Cyber Concerns at the IRS

A pair of reports released late last month by the Treasury Inspector General for Tax Administration (TIGTA) revealed areas in cybersecurity the agency must focus on. The first report concentrated on the IRS’ progress with the planned expanded use of Login.gov.

Specifically, TIGTA found that additional security controls must be in place prior to the IRS expanding Login.gov to Identity Assurance Level 2 applications (IAL determines the extent to which identify proofing and credentialing must be used) for taxpayer identity verification services.  Currently, the IRS uses Login.gov (the government-owned single sign-on trusted identify platform) on IAL1 applications, including Form 990-N Electronic Filing System and the Foreign Account Tax Compliance Act-Qualified Intermediary System. Note that the IRS elected to use ID.me as the agency’s identity verification mechanism for its Direct File pilot and FOIA requests to meet IAL2 standards for those applications after issues implementing Login.gov to those applications.

The IRS watchdog uncovered that the agency does not have consolidated guidance for credential service providers (CSPs) to record the pertinent information and audit trail requirements for IAL2 security controls. Moreover, continuous monitoring security reviews for Login.gov were not conducted in a timely and consistent manner, ultimately resulting in the potential sending of personally identifiable information (PII) for IRS users to unauthorized locations outside the U.S. by a Login.gov vendor’s fraud prevention solution.

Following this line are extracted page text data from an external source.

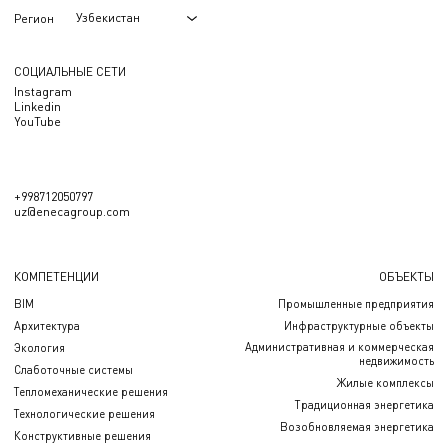
Узбекистан
Регион
СОЦИАЛЬНЫЕ СЕТИ
Instagram
Linkedin
YouTube
+998712050797
uz@enecagroup.com
КОМПЕТЕНЦИИ
ОБЪЕКТЫ
BIM
Промышленные предприятия
Архитектура
Инфраструктурные объекты
Административная и коммерческая
Экология
недвижимость
Слаботочные системы
Жилые комплексы
Тепломеханические решения
Традиционная энергетика
Технологические решения
Возобновляемая энергетика
Конструктивные решения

As a result, TIGTA made six recommendations to the IRS Chief Information Officer, including to update guidance on CSP information to IRS IAL2 applications, as well as improve the accuracy of the quality review process for Login.gov and assess the extent to which vulnerability had on PII transport to unauthorized locations. The IRS agreed with all recommendations in the report.

In TIGTA’s annual report on the IRS Federal Information Security Modernization Act (FISMA) compliance metrics, the inspector general determined that three cybersecurity framework function areas at the IRS were not effective while two areas (RESPOND and RECOVER) were deemed effective, with an overall maturity rating of “Not Effective”. The ineffective assessment was found among IDENTIFY (Risk Management and Supply Chain Risk Management), PROTECT (Configuration Management, Identity and Access Management, Data Protection and Privacy, and Security Training), and DETECT (Information Security Continuous Monitoring) capabilities.

According to the report, “The IRS could improve on maintaining a comprehensive and accurate inventory of its information systems; tracking and reporting on an up-to-date inventory of hardware and software assets; implementing flaw remediation on a timely basis; encrypting to protect data at rest; and implementing multifactor authentication on its systems and facilities.”

In the FY 2025 budget request, the IRS lists $317M total for cybersecurity activities, including $99M towards taxpayer services, $28M for enforcement, and $192M for technology and operations support. Within the request, the agency plans enhancements in areas of multifactor authentication, data-at-rest encryption, and advanced logging and audit trail protections, some of which are in line with correcting TIGTA audit findings.